= Greg J. Bamber =

British-Australian academic, researcher & writer

Greg Bamber is a British-Australian academic, researcher and writer. He is a professor at the Department of Management, Monash University, Melbourne, Australia. He is also Co-Director, International Consortium for Research in Employment & Work (iCREW), Centre for Global Business, Monash Business School.

== Early life and education==
Bamber was born near Kingston upon Thames, Greater London, in the United Kingdom (UK). His parents were Douglas Bamber (1921–91) and Elizabeth Bamber (née Dawson, 1922-2009). They had English, Irish and Scottish ancestry and among other jobs, both worked as teachers. Bamber attended several schools in Surrey and Cheshire, UK and also for a year in Massachusetts, USA. His post-school education was in the UK at the University of Manchester, the London School of Economics and Heriot-Watt University, Edinburgh.

== Career==
In his early career, Bamber worked on research projects based at several UK universities (Imperial College, London; Oxford University; and Warwick University), in industry, at the UK Government’s former Commission on Industrial Relations and as an arbitrator with its successor, the Advisory, Conciliation and Arbitration Service.

He has helped to lead many competitive grant-funded research projects funded by the Australian Research Council and the UK Economic and Social Research Council. International agencies and enterprises have commissioned Bamber to conduct research projects and act as an advisor on human resources and industrial relations. He has been a visitor at Harvard University and Massachusetts Institute of Technology in the US, as well as Cardiff University, Wales; he is Visiting Professor, Newcastle University, England.

== Contributions==
Some of Bamber’s writing is controversial. He argues in favour of employee engagement in workplace decisions. In an influential book on airlines, he and his colleagues show that this is an effective strategy, for instance, when managing organizational change. They point to such successful instances as Southwest Airlines in the US and EasyJet in the UK. However, others reject such arguments and promote instead a tougher more autocratic and adversarial approach to managing organizational change, pointing to the way in which Ryanair changed civil aviation in Ireland and Europe and Rupert Murdoch's News Corporation changed newspaper publishing in Australia, the UK and the USA.

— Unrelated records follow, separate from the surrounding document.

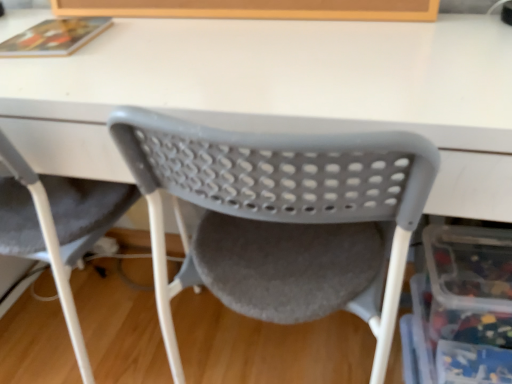 Question: In which direction should I rotate to look at matte plastic chair at center, the first chair positioned from the right?

Choices:
 (A) left
 (B) right

Answer: (B)

Question: From a real-world perspective, is matte plastic chair at center, the first chair positioned from the right, below gray plastic chair at lower left, acting as the first chair starting from the left?

Choices:
 (A) yes
 (B) no

Answer: (B)

Question: Can gray plastic chair at lower left, acting as the first chair starting from the left, be found inside matte plastic chair at center, the first chair positioned from the right?

Choices:
 (A) yes
 (B) no

Answer: (B)

Question: Would you consider matte plastic chair at center, the 2th chair positioned from the left, to be distant from gray plastic chair at lower left, marked as the second chair in a right-to-left arrangement?

Choices:
 (A) yes
 (B) no

Answer: (B)

Question: Is matte plastic chair at center, the 2th chair positioned from the left, positioned in front of gray plastic chair at lower left, marked as the second chair in a right-to-left arrangement?

Choices:
 (A) no
 (B) yes

Answer: (B)

Question: Does matte plastic chair at center, the first chair positioned from the right, have a greater height compared to gray plastic chair at lower left, marked as the second chair in a right-to-left arrangement?

Choices:
 (A) no
 (B) yes

Answer: (B)

Question: Is matte plastic chair at center, the 2th chair positioned from the left, completely or partially outside of gray plastic chair at lower left, acting as the first chair starting from the left?

Choices:
 (A) no
 (B) yes

Answer: (B)

Question: Is gray plastic chair at lower left, acting as the first chair starting from the left, further to the viewer compared to matte plastic chair at center, the 2th chair positioned from the left?

Choices:
 (A) no
 (B) yes

Answer: (B)

Question: From a real-world perspective, does gray plastic chair at lower left, marked as the second chair in a right-to-left arrangement, sit lower than matte plastic chair at center, the first chair positioned from the right?

Choices:
 (A) no
 (B) yes

Answer: (B)

Question: Considering the relative sizes of gray plastic chair at lower left, acting as the first chair starting from the left, and matte plastic chair at center, the first chair positioned from the right, in the image provided, is gray plastic chair at lower left, acting as the first chair starting from the left, taller than matte plastic chair at center, the first chair positioned from the right,?

Choices:
 (A) yes
 (B) no

Answer: (B)

Question: Does gray plastic chair at lower left, marked as the second chair in a right-to-left arrangement, have a larger size compared to matte plastic chair at center, the first chair positioned from the right?

Choices:
 (A) no
 (B) yes

Answer: (A)

Question: From the image's perspective, is gray plastic chair at lower left, acting as the first chair starting from the left, above matte plastic chair at center, the first chair positioned from the right?

Choices:
 (A) yes
 (B) no

Answer: (A)

Question: Does gray plastic chair at lower left, acting as the first chair starting from the left, have a smaller size compared to matte plastic chair at center, the first chair positioned from the right?

Choices:
 (A) no
 (B) yes

Answer: (B)

Question: Is matte plastic chair at center, the 2th chair positioned from the left, thinner than translucent plastic storage box at lower right?

Choices:
 (A) yes
 (B) no

Answer: (B) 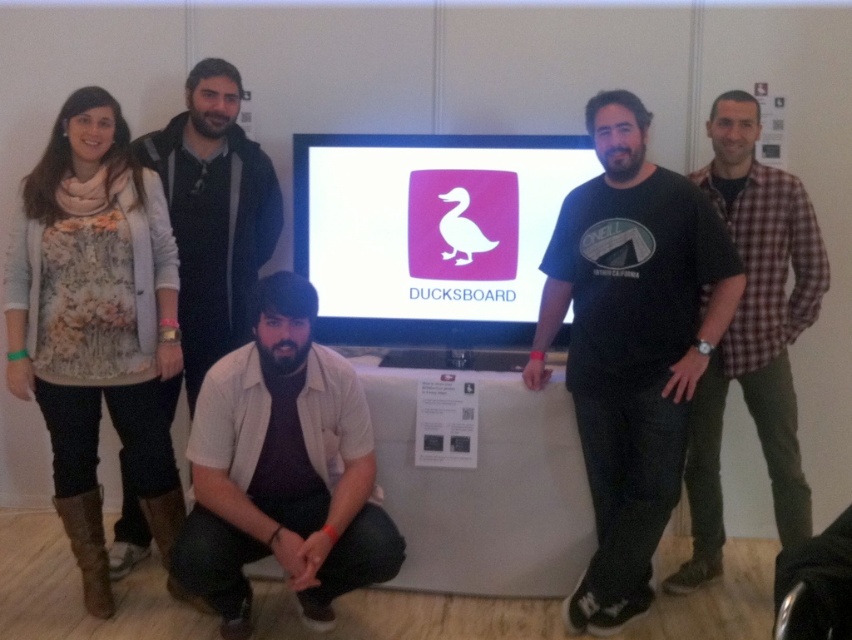 Is black cotton t-shirt at center smaller than plaid shirt at right?

Correct, black cotton t-shirt at center occupies less space than plaid shirt at right.

Who is more forward, (735,273) or (722,518)?

Point (735,273) is more forward.

Which is in front, point (699, 376) or point (804, 509)?

Positioned in front is point (699, 376).

Where is `black cotton t-shirt at center`? This screenshot has width=852, height=640. black cotton t-shirt at center is located at coordinates click(x=630, y=344).

Does white glossy screen at center come behind plaid shirt at right?

That is True.

The height and width of the screenshot is (640, 852). What do you see at coordinates (429, 232) in the screenshot? I see `white glossy screen at center` at bounding box center [429, 232].

The image size is (852, 640). Identify the location of white glossy screen at center. (429, 232).

Is point (556, 326) closer to camera compared to point (237, 92)?

That is True.

At what (x,y) coordinates should I click in order to perform the action: click on black cotton t-shirt at center. Please return your answer as a coordinate pair (x, y). This screenshot has width=852, height=640. Looking at the image, I should click on (630, 344).

Is point (573, 611) farther from camera compared to point (222, 275)?

No, it is not.

The height and width of the screenshot is (640, 852). Identify the location of black cotton t-shirt at center. (630, 344). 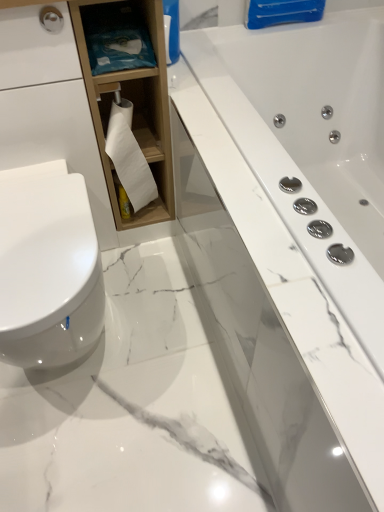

His contributions to the fields of comparative management and employment relations are well regarded. The book by him and colleagues that was first published in 1987 is seen as "the standard work", which is used around the world on University courses on International and Comparative Employment Relations.

== Expert comment==
Bamber is recognised as an expert in the fields of management, human resources and industrial relations in aviation, health care, manufacturing and other sectors. He is a regular commentator in the electronic and printed mass media, especially in Australia and also in the UK.

== Honours and recognition==
Bamber has served as President of Australia and New Zealand Academy of Management (ANZAM), International Federation of Scholarly Associations of Management, Industrial Relations Society of Victoria (Australia) and the Association of Industrial Relations Academics of Australia & New Zealand. He has served as a Director on several boards in the fields of education, healthcare, industrial relations and sport, as well as on more than 20 editorial boards for international journals.

In 2012 Bamber was awarded the esteemed title of Academician (Fellow) of the Academy of Social Sciences (AcSS) UK.

"Professor Bamber's inclusion in this elite group of academics is testament to his excellence in the field of research and academia. Professor Bamber also has a wonderful ability to communicate his knowledge to the wider community via both mainstream and specialist media. It is this communication skill that will assist in his promotion of his work and that of the wider Monash research community." Monash University's President and Vice-Chancellor Professor Ed Byrne Bamber was appointed a Member of the Order of Australia in the 2026 King's Birthday Honours in recognition of his "significant service to tertiary education, and to international industrial relations research".

== Selected publications==
- With Van Gramberg, B., Teicher. J. & Cooper, B., 2014, 'Conflict Management in Australian Workplaces', in W. Roche, P. Teague & A. Colvin (eds) Oxford Handbook of Conflict Management in Organizations.
- With Townsend, K., Wilkinson, A., & Allan, C., 2012, 'Accidental, Unprepared and Unsupported: Clinical Nurses Becoming Managers’. International Journal of Human Resource Management.
- With Lansbury, R.D., Wailes, N. & Wright, C.F. (eds) 2016, International and Comparative Employment Relations: National Regulation, Global Changes* 6th edn, Sage, London.
- With Gittell, J.H, Kochan, T.A. & von Nordenflytch, A., 2009, Up in the Air: How Airlines Can Improve Performance by Engaging their Employees, Cornell University Press, Ithaca.